Essere russi fa male. In nome del mio popolo, in nome del mio Paese, in nome mio vengono commessi crimini atroci. Si vuole amare la patria ed esserne orgogliosi, ma come si può amare la madre che divora i bambini, propri e altrui? La Russia lo fa da secoli e non sa come fermarsi. Questa guerra ha trasformato la lingua di Puškin e Tolstoj nella lingua dei criminali di guerra e degli assassini. La Russia non è associata alla musica e alla letteratura russa, bensì alle bombe che cadono sui reparti maternità e ai cadaveri mutilati nelle strade della periferia di Kiev.
Come russo, cosa posso dire quando sento che in Ucraina viene demolito un monumento a Puškin? Mi limito a tacere e a cospargermi il capo di cenere. E spero che un poeta ucraino dia voce a Puškin.
In tutto il mondo il regime di Putin ha messo la cultura russa sotto tiro, assestando un duro colpo alla cultura russa da parte del suo stesso Stato, come ha fatto tante volte in passato. La Russia di oggi è uno Stato fascista. Non importa quello che dicono al Cremlino, ciò che conta è quello che fanno. E fanno fascismo. Gli artisti sono costretti a intonare canzoni patriottiche o a emigrare. La cultura in Russia non è più libera. Ma questa è una tautologia: la cultura non può che essere libera. Il regime ha “cancellato” la cultura russa nel mio Paese. Dopo una breve pausa, la Russia di Putin ha proseguito l’annientamento della cultura come durante l’Unione Sovietica. Giovani manifestanti sono stati condannati in tribunale per un cartello con una citazione da Tolstoj.

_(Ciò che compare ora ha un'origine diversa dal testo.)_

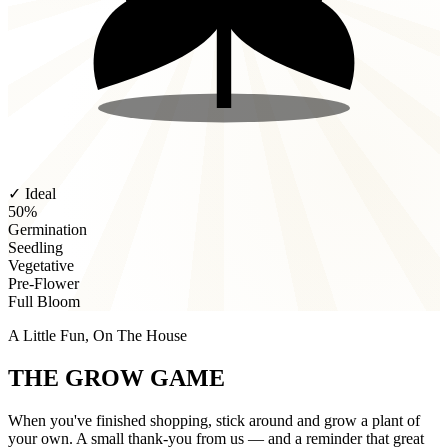
✓ Ideal
50%
Germination
Seedling
Vegetative
Pre-Flower
Full Bloom
A Little Fun, On The House
THE GROW GAME
When you've finished shopping, stick around and grow a plant of
your own. A small thank-you from us — and a reminder that great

Lo Stato russo è da sempre il principale nemico della cultura russa. Aleksandr Herzen lo ha affermato a chiare lettere: “Lo Stato in Russia si è installato come un esercito di occupazione”. Il potere politico russo ha cambiato pelle per secoli, ma è rimasto lo stesso: una piramide di schiavi che adorano il khan supremo. Così è stato durante il giogo dell’Orda d’Oro, così era ai tempi di Stalin, così è oggi dopo l’annessione della Crimea e l’inizio della guerra in Ucraina.
Il mondo si sorprende del silenzio del popolo russo: solo poche proteste isolate contro la guerra. La celebre battuta finale del dramma “Boris Godunov” di Puškin recita: “Il popolo rimane in silenzio”. Questa è stata una strategia di sopravvivenza per molte generazioni: il silenzio è più sicuro. Non avere una propria opinione è più sicuro. Chi è al potere ha sempre ragione. Il potere non dipende dall’opinione del popolo, è lassù in alto, come il cielo, e bisogna obbedire, qualunque sia l’ordine. Questo conferisce sacralità allo zar russo. E chi non è d’accordo finisce in prigione. Oltretutto, i russi ben sanno dalla loro mostruosa esperienza storica che in Russia anche il potere più riprovevole è meglio di nessun potere. La saggezza popolare dice: “Meglio non augurare la morte a uno zar cattivo”. Il prossimo potrebbe essere ancora peggiore.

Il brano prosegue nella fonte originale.